Re: [PERFORM] I/O on select count(*)

2008-05-15 Thread Heikki Linnakangas

Matthew Wakeling wrote:

On Thu, 15 May 2008, Heikki Linnakangas wrote:
> Is it really safe to update the hint bits in place? If there is a > 
power cut in the middle of writing a block, is there a guarantee from 
> the disc that the block will never be garbled?


Don't know, to be honest. We've never seen any reports of corrupted 
data that would suggest such a problem, but it doesn't seem impossible 
to me that some exotic storage system might do that.

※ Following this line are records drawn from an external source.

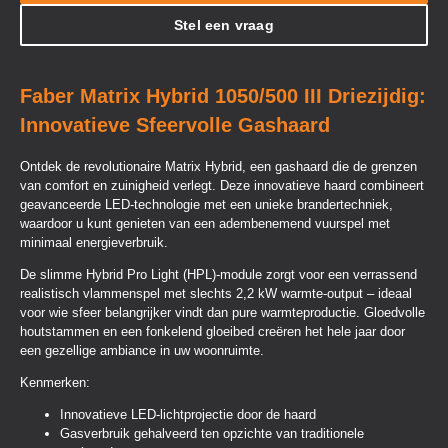
Stel een vraag
Faber Matrix Hybrid 1050/500 III Driezijdig:
Innovatieve Sfeervolle Gashaard
Ontdek de revolutionaire Matrix Hybrid, een gashaard die de grenzen
van comfort en zuinigheid verlegt. Deze innovatieve haard combineert
geavanceerde LED-technologie met een unieke brandertechniek,
waardoor u kunt genieten van een adembenemend vuurspel met
minimaal energieverbruik.
De slimme Hybrid Pro Light (HPL)-module zorgt voor een verrassend
realistisch vlammenspel met slechts 2,2 kW warmte-output – ideaal
voor wie sfeer belangrijker vindt dan pure warmteproductie. Gloedvolle
houtstammen en een fonkelend gloeibed creëren het hele jaar door
een gezellige ambiance in uw woonruimte.
Kenmerken:
Innovatieve LED-lichtprojectie door de haard
Gasverbruik gehalveerd ten opzichte van traditionele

Hmm. That problem is what WAL full-page-writes is meant to handle, isn't 
it? So basically, if you're telling people that WAL full-page-writes is 
safer than partial WAL, because it avoids updating pages in-place, then 
you shouldn't be updating pages in-place for the hint bits either. You 
can't win!


Full-page-writes protect from torn pages, that is, when one half of an 
update hits the disk but the other one doesn't. In particular, if the 
beginning of the page where the WAL pointer (XLogRecPtr) is flushed to 
disk, but the actual changes elsewhere in the page aren't, you're in 
trouble. WAL replay will look at the WAL pointer, and think that the 
page doesn't need to be replayed, while other half of the update is 
still missing.


Hint bits are different. We're only updating a single bit, and it 
doesn't matter from correctness point of view whether the hint bit 
update hits the disk or not. But what would spell trouble is if the disk 
controller/whatever garbles the whole sector, IOW changes something else 
than the changed bit, while doing the update.

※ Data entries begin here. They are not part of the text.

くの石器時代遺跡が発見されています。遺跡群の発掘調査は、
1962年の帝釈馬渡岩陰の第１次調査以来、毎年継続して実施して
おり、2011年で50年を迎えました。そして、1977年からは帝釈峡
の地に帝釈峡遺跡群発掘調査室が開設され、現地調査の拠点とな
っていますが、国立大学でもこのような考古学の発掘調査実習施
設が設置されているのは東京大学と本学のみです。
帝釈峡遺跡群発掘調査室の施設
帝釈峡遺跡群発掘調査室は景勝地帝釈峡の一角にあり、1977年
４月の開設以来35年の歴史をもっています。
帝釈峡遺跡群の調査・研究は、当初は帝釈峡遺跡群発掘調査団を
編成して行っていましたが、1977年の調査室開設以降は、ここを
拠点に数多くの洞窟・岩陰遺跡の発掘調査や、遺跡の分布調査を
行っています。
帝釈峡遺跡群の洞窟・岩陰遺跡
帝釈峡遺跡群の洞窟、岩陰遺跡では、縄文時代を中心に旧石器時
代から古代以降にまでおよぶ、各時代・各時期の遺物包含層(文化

In fact, if the tuple's creating transaction has aborted, then the 
tuple can be vacuumed right there and then before it is even written. 


Not if you have any indexes on the table. To vacuum, you'll have to 
scan all indexes to remove pointers to the tuple.


Ah. Well, would that be so expensive? After all, someone has to do it 
eventually, and these are index entries that have only just been added 
anyway.


Scanning all indexes? Depends on your table of course, but yes it would 
be expensive in general.


An alternative would be to build a "list of changes" in the WAL without 
actually changing the underlying index at all. When reading the index, 
you would read the "list" first (which would be in memory, and in an 
efficient-to-search structure), then read the original index and add the 
two. Then when checkpointing, vet all the changes against known aborted 
transactions before making all the changes to the index together. This 
is likely to speed up index writes quite a bit, and also allow you to 
effectively vacuum aborted tuples before they get written to the disc.


There's not much point optimizing something that only helps with aborted 
transactions.


The general problem with any idea that involves keeping a list of 
changes made in a transaction is that that list will grow big during 
bulk loads, so you'll have to overflow to disk or abandon the list 
approach. Which means that it won't help with bulk loads.


--
  Heikki Linnakangas
  EnterpriseDB   http://www.enterprisedb.com

--
Sent via pgsql-performance mailing list (pgsql-performance@postgresql.org)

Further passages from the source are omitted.